┏━━

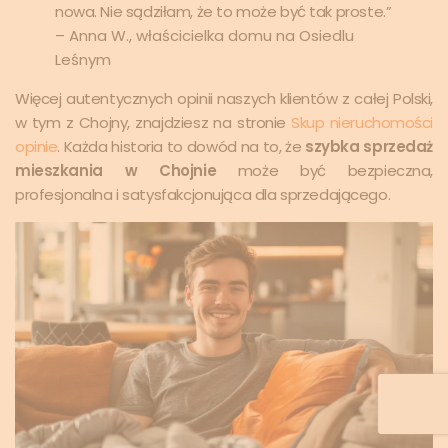
nowa. Nie sądziłam, że to może być tak proste.”
– Anna W., właścicielka domu na Osiedlu
Leśnym
Więcej autentycznych opinii naszych klientów z całej Polski,
w tym z Chojny, znajdziesz na stronie
Skup nieruchomości
opinie
. Każda historia to dowód na to, że
szybka sprzedaż
mieszkania w Chojnie
może być bezpieczna,
profesjonalna i satysfakcjonująca dla sprzedającego.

┗━━

▶ _What is needed_: In the material above, find the line with "w tym z Chojny, znajdziesz na stronie"; then copy it and every line after it, exactly, through the end.

▶ _Finished task_:
w tym z Chojny, znajdziesz na stronie
Skup nieruchomości
opinie
. Każda historia to dowód na to, że
szybka sprzedaż
mieszkania w Chojnie
może być bezpieczna,
profesjonalna i satysfakcjonująca dla sprzedającego.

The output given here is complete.